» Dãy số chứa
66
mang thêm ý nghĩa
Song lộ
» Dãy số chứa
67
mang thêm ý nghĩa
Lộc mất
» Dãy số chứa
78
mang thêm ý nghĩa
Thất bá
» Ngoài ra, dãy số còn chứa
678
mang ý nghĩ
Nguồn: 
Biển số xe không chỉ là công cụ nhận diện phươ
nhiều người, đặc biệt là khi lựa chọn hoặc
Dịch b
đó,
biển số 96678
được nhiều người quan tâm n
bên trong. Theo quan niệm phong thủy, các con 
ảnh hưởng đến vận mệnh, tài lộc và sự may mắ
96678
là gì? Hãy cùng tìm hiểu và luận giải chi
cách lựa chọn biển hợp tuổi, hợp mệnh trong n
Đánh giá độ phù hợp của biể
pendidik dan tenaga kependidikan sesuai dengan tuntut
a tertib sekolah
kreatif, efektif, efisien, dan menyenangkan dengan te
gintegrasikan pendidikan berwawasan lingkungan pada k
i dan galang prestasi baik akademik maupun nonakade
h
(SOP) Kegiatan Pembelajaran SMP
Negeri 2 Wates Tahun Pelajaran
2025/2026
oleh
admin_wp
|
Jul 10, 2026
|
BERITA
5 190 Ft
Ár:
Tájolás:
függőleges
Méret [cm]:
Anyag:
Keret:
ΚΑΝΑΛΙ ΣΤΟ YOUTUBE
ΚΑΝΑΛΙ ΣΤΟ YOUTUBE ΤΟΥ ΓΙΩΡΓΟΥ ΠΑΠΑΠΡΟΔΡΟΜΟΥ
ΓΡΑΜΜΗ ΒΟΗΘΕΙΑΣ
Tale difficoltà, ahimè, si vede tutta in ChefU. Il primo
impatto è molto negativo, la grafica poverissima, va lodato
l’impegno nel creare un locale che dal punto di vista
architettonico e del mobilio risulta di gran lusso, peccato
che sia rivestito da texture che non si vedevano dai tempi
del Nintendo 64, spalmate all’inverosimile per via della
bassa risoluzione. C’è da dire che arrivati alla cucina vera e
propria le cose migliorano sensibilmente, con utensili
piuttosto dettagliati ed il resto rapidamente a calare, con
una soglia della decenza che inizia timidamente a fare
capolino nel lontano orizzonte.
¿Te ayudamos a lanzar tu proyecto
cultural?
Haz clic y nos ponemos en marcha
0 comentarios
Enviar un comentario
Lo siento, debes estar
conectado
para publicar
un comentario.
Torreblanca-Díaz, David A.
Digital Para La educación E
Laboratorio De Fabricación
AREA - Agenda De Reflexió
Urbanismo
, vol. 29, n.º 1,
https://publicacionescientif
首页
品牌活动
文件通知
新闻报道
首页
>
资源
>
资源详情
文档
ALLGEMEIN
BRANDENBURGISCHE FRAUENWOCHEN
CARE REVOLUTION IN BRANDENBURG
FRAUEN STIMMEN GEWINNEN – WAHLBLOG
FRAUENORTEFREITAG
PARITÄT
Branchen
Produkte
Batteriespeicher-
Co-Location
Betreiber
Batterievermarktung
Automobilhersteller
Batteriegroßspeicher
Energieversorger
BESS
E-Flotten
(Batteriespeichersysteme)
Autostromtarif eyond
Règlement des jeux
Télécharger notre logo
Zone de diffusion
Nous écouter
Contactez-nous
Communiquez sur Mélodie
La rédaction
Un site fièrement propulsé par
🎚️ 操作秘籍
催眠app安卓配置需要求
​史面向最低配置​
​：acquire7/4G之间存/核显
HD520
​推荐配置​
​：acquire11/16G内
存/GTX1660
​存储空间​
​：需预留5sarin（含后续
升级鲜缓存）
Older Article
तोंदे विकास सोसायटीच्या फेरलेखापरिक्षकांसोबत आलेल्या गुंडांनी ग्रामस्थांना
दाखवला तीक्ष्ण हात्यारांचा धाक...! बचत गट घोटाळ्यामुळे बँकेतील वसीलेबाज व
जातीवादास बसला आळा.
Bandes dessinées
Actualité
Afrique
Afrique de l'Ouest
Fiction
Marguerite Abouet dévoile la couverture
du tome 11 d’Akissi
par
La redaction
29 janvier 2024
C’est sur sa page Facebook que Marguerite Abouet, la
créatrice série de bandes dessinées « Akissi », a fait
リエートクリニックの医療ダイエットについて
══════════
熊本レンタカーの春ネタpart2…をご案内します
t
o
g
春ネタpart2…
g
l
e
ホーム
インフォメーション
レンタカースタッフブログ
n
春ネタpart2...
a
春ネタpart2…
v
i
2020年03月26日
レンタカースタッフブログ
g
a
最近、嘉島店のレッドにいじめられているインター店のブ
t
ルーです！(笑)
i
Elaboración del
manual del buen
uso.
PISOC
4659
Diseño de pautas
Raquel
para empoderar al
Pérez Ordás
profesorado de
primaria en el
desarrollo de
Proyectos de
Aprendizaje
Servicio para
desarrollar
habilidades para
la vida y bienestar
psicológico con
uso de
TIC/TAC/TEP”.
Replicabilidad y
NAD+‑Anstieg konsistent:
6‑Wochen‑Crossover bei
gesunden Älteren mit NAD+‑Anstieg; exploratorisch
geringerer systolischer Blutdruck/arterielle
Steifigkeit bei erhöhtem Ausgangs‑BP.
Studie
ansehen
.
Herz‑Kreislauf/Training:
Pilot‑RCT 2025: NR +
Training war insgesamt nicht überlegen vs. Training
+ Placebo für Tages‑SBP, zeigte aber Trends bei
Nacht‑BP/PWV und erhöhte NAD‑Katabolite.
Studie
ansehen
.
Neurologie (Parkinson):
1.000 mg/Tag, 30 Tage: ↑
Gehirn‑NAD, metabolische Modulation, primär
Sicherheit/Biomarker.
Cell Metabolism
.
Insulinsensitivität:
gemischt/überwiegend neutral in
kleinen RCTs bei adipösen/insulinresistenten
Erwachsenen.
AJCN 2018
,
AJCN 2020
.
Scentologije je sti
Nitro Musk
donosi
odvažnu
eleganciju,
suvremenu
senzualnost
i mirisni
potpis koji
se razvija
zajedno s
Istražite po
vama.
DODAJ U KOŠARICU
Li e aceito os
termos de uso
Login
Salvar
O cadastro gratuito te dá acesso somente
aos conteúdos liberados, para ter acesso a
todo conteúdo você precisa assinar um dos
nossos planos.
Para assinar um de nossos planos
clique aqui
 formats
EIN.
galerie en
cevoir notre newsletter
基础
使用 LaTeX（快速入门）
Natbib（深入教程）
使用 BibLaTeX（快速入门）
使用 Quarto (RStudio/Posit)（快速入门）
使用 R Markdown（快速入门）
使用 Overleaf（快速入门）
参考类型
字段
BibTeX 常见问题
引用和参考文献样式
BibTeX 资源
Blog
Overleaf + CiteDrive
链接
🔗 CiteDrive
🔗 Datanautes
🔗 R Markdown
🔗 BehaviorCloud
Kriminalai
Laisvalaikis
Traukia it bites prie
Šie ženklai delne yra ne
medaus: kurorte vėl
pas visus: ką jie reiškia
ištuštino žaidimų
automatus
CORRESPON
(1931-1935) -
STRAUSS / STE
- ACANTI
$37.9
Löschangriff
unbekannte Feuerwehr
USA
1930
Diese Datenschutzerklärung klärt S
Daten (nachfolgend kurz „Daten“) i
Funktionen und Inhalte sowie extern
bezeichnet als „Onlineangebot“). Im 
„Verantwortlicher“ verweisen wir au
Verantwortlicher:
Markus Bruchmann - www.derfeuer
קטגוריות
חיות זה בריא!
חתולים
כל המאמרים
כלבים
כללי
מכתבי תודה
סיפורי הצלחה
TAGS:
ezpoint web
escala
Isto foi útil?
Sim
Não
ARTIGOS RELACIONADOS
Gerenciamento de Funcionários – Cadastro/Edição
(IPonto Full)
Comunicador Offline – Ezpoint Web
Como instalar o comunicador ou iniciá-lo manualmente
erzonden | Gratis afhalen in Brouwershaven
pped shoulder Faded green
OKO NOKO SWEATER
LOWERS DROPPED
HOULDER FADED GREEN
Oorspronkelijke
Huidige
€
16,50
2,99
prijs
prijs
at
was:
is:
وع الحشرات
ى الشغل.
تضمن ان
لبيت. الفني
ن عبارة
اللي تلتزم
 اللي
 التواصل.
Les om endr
══════════
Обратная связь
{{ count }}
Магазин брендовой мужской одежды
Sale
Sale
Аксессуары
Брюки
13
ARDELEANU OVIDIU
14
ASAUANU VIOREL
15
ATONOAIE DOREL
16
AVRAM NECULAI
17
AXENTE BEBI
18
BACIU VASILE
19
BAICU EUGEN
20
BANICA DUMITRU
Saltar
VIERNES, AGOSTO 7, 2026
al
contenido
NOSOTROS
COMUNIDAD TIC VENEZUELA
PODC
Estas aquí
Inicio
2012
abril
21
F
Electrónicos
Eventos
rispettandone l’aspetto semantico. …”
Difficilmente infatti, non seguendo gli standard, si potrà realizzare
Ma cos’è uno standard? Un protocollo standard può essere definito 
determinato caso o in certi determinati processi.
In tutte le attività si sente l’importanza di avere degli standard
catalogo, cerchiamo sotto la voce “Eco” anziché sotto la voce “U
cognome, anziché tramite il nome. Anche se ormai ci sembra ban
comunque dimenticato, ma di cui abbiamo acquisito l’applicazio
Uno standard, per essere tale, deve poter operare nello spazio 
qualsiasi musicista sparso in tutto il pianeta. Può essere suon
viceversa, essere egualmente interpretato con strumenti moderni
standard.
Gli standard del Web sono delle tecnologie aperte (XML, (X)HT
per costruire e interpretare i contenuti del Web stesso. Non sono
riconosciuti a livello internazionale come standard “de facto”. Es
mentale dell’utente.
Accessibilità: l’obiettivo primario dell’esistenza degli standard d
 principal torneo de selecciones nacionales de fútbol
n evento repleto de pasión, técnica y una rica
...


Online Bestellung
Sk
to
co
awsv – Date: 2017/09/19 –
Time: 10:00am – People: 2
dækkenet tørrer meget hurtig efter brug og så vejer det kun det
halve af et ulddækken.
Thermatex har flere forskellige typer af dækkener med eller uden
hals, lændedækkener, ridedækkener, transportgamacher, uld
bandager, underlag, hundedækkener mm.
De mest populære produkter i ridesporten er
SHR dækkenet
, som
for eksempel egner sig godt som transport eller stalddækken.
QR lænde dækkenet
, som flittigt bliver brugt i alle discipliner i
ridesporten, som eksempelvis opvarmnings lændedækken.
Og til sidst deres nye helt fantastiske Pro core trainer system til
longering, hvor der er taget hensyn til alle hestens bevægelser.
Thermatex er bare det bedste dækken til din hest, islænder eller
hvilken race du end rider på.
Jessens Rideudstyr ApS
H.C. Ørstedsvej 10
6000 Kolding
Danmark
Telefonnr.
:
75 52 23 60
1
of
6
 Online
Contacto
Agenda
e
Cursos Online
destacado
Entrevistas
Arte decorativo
══════════
**Goal of the exercise**
What is needed is a verbatim copy of every line in the records above from the one containing "créatrice série de" down to the one containing "リエートクリニックの医療ダイエットについて", both included, and nothing more.

**Expected answer**
créatrice série de bandes dessinées « Akissi », a fait
リエートクリニックの医療ダイエットについて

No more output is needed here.